◆ **Task**: Go through the records, and copy each line in which the string "rksec" is present.

BEGIN

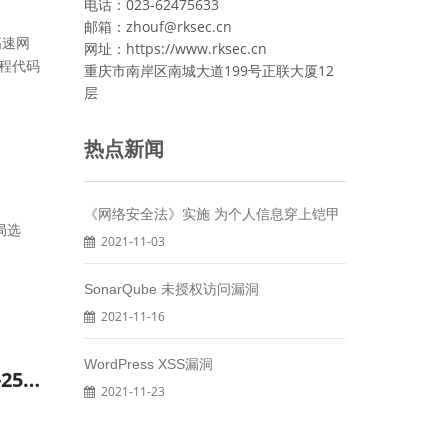
电话：023-62475633
邮箱：zhouf@rksec.cn
高速网
网址：https://www.rksec.cn
远程代码
重庆市南岸区南城大道199号正联大厦12
层
热点新闻
《网络安全法》实施 为个人信息穿上铠甲
布局选
2021-11-03
SonarQube 未授权访问漏洞
2021-11-16
WordPress XSS漏洞
Human Resource Integrated System log_query.php文件SQL注入漏洞（CNVD-2025-25723 ）
2021-11-23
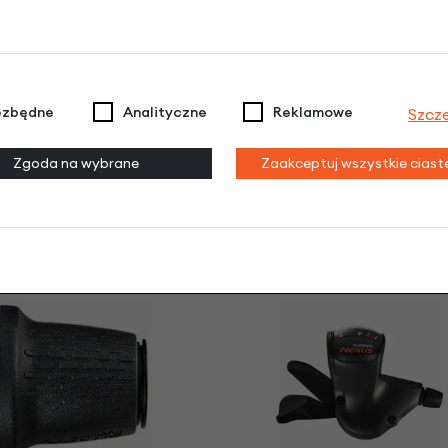
90 zł
799,00 zł
ezbędne
Analityczne
Reklamowe
Szcz
Zgoda na wybrane
Zaakceptuj wszystkie cias
ano 1/2 x 1/8"
Części do piasty Shimano N
Alfine 8
90 zł
9,90 zł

END

◆ **Task solution**:
邮箱：zhouf@rksec.cn
网址：https://www.rksec.cn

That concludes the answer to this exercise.